1) Pouvez-vous nous présenter votre structure ?
L’Espace CESAME est un centre de formation pour jeunes âgés de 16 à 25 ans qui ont besoin de temps et d’un accompagnement spécifique pour s’engager durablement dans un processus dynamique d’insertion. Nous leur proposons un suivi individualisé pour travailler sur les freins qui entravent leurs parcours. Nous disposons également d’un pôle pédagogique articulé autour de quatre grands axes : le sport, la culture générale, le technique et l’artistique.

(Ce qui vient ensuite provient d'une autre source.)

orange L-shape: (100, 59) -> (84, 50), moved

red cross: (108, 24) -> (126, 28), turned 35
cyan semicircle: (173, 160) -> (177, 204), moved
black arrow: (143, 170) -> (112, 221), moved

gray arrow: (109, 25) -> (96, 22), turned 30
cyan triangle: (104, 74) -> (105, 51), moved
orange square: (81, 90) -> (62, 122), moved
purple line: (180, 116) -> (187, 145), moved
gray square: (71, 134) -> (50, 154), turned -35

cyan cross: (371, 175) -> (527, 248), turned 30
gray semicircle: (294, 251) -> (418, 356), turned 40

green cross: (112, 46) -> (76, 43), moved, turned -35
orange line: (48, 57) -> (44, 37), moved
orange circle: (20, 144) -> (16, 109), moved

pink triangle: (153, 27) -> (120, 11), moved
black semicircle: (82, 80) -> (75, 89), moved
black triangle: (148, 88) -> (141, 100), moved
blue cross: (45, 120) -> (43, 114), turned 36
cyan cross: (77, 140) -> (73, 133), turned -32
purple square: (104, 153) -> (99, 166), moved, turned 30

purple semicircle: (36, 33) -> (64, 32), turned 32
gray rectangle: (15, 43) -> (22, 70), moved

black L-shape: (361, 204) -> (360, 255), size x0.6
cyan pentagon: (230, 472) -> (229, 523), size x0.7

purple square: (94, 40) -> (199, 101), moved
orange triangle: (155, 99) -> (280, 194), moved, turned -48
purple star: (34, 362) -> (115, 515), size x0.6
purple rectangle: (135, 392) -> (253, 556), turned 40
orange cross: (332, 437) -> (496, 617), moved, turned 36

2) En quoi l’action culturelle et artistique constitue un levier d’insertion selon vous ?
Les jeunes que nous accueillons sont sortis précocement du système scolaire sans diplôme ou avec un faible niveau de qualification et de culture générale. Ce qui freine leur insertion, ce ne sont pas uniquement les stigmates dont ils sont victimes, mais aussi la difficulté qu’ils éprouvent à affronter des situations sociales hors de leur contexte habituel. Il est donc nécessaire de favoriser des formes d’interventions sociales et pédagogiques visant la reprise de confiance en soi et la mise en mouvement de ces jeunes vers l’extérieur, vers la société large. Et c’est précisément ce que permettent les actions artistiques et culturelles.

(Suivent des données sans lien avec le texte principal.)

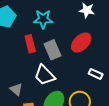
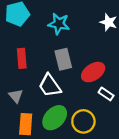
red ellipse: (81, 43) -> (93, 72), moved
red rectangle: (30, 44) -> (22, 58), moved

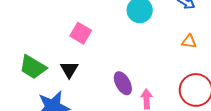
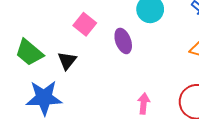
purple ellipse: (123, 83) -> (123, 41), moved

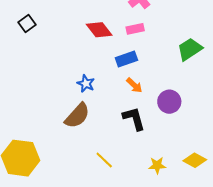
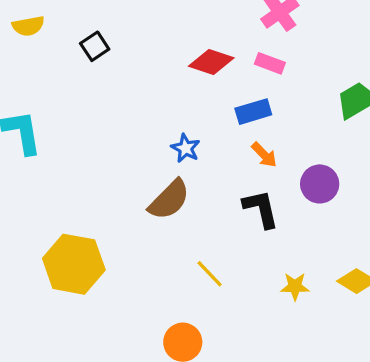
pink rectangle: (135, 29) -> (270, 63), turned 30
red diamond: (99, 30) -> (211, 62), turned -36

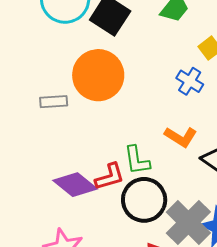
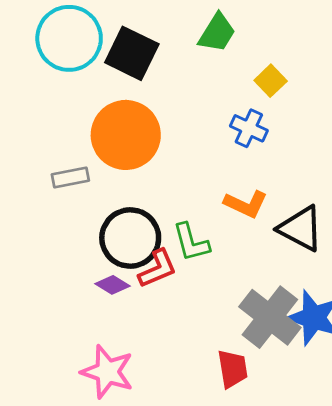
purple diamond: (75, 185) -> (113, 285), size x0.6
black circle: (144, 200) -> (130, 238), moved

3) Quels projets mettez-vous en oeuvre ?
Sur le pôle artistique, nous avons plusieurs ateliers hebdomadaires : théâtre, arts plastiques, vidéo, ferronnerie d’art, écriture, chant… Toutes ces actions sont animées par des professionnels légitimes dans leur domaine d’intervention. C’est très important parce que les artistes apportent, avec eux, la richesse de leurs univers et de leurs réseaux. Ensuite, nous cherchons toujours à travailler avec les institutions culturelles de notre territoire. Enfin, nous sortons beaucoup, avec nos stagiaires, pour voir différents spectacles.
4) Quels impacts avez-vous pu observer sur les jeunes ?
Sur le plan individuel, nos stagiaires retrouvent confiance en eux, en leurs capacités. Nous sommes fréquemment témoins, par exemple, de métamorphoses physiques chez les jeunes, suite à ces projets. Ils changent de look, ils s’affirment davantage en groupe, ils s’autorisent à élaborer, à poser des choix… Ils retrouvent de la curiosité, le goût d’apprendre, de l’ambition… Ces acquis sont facilement transférables sur la sphère professionnelle. À travers ces expériences, ils apprennent et développent de nouvelles compétences qui leur permettent de circuler dans un ensemble de systèmes relationnels, de dialoguer et d’échanger avec des personnes issues de tous horizons, sociaux ou géographiques. Ils perçoivent, grâce à leurs démarches créatives et impliquées, que leur image s’est recréée dans le regard de l’autre. Et ça les transforme.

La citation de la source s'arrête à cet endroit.